Sono bastati quattro giorni di registrazione al produttore Owen Turner per mettere a punto l’album, ed è sorprendente la potente coesione d’insieme di “Reservoir”, nonostante siano ben quattro i musicisti coinvolti come autori. Anche quando la band indugia in una tenera e poetica celebrazione di Paul Gilley - oscuro cantautore morto annegato a soli 27 anni e riconosciuto come autore del testo di “I’m So Lonesome I Could Cry” - o quando allenta la tensione nel prevedibile accorato finale di “Called Away”, è percepibile un alito vitale che scuote l’anima più di un grido o di uno schiaffo.
Densa, colta e struggente, l’opera dei Brown Horse è la prima sorpresa dell’anno. Un disco che trasuda un’intensità espressiva e un’urgenza emotiva che a volte tolgono il fiato, come quando violino e chitarra duellano nella travolgente “Sunfisher” o quando la band va a briglie sciolte e regala un'energica e liberatoria “Silver Bullet”. L’agrodolce malinconia dei Brown Horse è ben sottolineata anche dal cantato a metà strada tra un giovane Bob Dylan e Tracy Chapman di Patrick Turner e dal controcanto di Phoebe Troup, la musica è densa, polverosa e granitica, quasi greve, ed è difficile non pensare, con le dovute differenze, ai Cowboy Junkies di “The Trinity Sessions”, soprattutto quando la fisarmonica prende il comando emotivo di “Outtakes” o quando banjo, fisarmonica e lap steel abbassano la tensione per un commiato che sa di speranza e promessa (la già citata “Called Away”).
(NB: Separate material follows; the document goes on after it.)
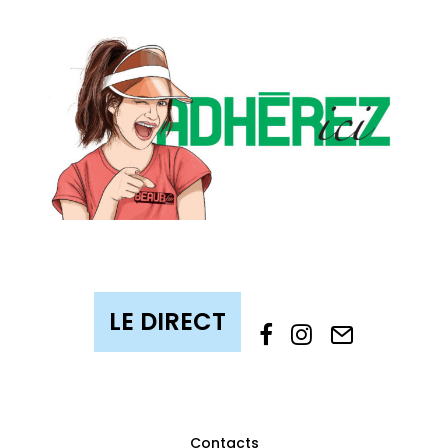
Contacts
Ai Brown Horse va dato atto di aver catturato aspettative e disinganni del sogno americano, di averne colto la fragilità, l’inquietudine e l’amarezza, trasformandole in poetiche visioni sonore che hanno un senso anche oggi che il sogno americano è più simile a un incubo, “Reservoir” è un disco che si candida già da ora come uno dei migliori album di musica alt-country dell'anno, poco importa che a raccontare questa storia siano sei ragazzi di Norwich, Inghilterra.